- **PROBLEM TO WORK ON**
Output the material exactly, line by line.

- **EXTRACTED DATA**
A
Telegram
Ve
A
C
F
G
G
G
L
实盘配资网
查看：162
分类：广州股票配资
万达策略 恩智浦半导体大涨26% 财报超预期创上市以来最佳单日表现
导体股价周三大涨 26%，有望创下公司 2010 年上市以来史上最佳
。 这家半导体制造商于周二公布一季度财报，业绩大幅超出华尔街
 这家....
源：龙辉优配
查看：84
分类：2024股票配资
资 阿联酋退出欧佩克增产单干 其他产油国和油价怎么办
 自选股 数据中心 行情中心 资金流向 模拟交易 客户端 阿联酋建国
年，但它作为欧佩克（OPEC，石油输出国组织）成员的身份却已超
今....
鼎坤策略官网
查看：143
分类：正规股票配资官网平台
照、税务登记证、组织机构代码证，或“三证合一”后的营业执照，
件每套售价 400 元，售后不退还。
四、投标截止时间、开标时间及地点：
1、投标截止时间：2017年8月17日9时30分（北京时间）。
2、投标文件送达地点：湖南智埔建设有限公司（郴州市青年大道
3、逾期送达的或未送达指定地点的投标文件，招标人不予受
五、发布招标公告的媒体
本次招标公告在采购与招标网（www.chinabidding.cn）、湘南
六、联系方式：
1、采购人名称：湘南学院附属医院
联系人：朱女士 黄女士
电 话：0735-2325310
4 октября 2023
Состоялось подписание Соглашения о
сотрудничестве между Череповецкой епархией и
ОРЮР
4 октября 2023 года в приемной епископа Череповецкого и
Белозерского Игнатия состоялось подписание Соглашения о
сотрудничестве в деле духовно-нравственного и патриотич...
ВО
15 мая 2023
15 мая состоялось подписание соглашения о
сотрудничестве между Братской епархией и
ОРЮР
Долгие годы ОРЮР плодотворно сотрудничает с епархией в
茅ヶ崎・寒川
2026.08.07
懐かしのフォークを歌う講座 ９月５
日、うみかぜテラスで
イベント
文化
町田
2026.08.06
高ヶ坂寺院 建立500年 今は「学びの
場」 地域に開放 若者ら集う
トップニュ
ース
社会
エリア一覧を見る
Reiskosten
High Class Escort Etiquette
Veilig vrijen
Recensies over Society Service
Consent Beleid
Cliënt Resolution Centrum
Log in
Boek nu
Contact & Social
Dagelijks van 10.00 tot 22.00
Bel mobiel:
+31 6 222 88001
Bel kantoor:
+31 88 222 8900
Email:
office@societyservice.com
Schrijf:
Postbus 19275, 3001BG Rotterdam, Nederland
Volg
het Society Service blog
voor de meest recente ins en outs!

- **WRITTEN REPLY**
A
Telegram
Ve
A
C
F
G
G
G
L
实盘配资网
查看：162
分类：广州股票配资
万达策略 恩智浦半导体大涨26% 财报超预期创上市以来最佳单日表现
导体股价周三大涨 26%，有望创下公司 2010 年上市以来史上最佳
。 这家半导体制造商于周二公布一季度财报，业绩大幅超出华尔街
 这家....
源：龙辉优配
查看：84
分类：2024股票配资
资 阿联酋退出欧佩克增产单干 其他产油国和油价怎么办
 自选股 数据中心 行情中心 资金流向 模拟交易 客户端 阿联酋建国
年，但它作为欧佩克（OPEC，石油输出国组织）成员的身份却已超
今....
鼎坤策略官网
查看：143
分类：正规股票配资官网平台
照、税务登记证、组织机构代码证，或“三证合一”后的营业执照，
件每套售价 400 元，售后不退还。
四、投标截止时间、开标时间及地点：
1、投标截止时间：2017年8月17日9时30分（北京时间）。
2、投标文件送达地点：湖南智埔建设有限公司（郴州市青年大道
3、逾期送达的或未送达指定地点的投标文件，招标人不予受
五、发布招标公告的媒体
本次招标公告在采购与招标网（www.chinabidding.cn）、湘南
六、联系方式：
1、采购人名称：湘南学院附属医院
联系人：朱女士 黄女士
电 话：0735-2325310
4 октября 2023
Состоялось подписание Соглашения о
сотрудничестве между Череповецкой епархией и
ОРЮР
4 октября 2023 года в приемной епископа Череповецкого и
Белозерского Игнатия состоялось подписание Соглашения о
сотрудничестве в деле духовно-нравственного и патриотич...
ВО
15 мая 2023
15 мая состоялось подписание соглашения о
сотрудничестве между Братской епархией и
ОРЮР
Долгие годы ОРЮР плодотворно сотрудничает с епархией в
茅ヶ崎・寒川
2026.08.07
懐かしのフォークを歌う講座 ９月５
日、うみかぜテラスで
イベント
文化
町田
2026.08.06
高ヶ坂寺院 建立500年 今は「学びの
場」 地域に開放 若者ら集う
トップニュ
ース
社会
エリア一覧を見る
Reiskosten
High Class Escort Etiquette
Veilig vrijen
Recensies over Society Service
Consent Beleid
Cliënt Resolution Centrum
Log in
Boek nu
Contact & Social
Dagelijks van 10.00 tot 22.00
Bel mobiel:
+31 6 222 88001
Bel kantoor:
+31 88 222 8900
Email:
office@societyservice.com
Schrijf:
Postbus 19275, 3001BG Rotterdam, Nederland
Volg
het Society Service blog
voor de meest recente ins en outs!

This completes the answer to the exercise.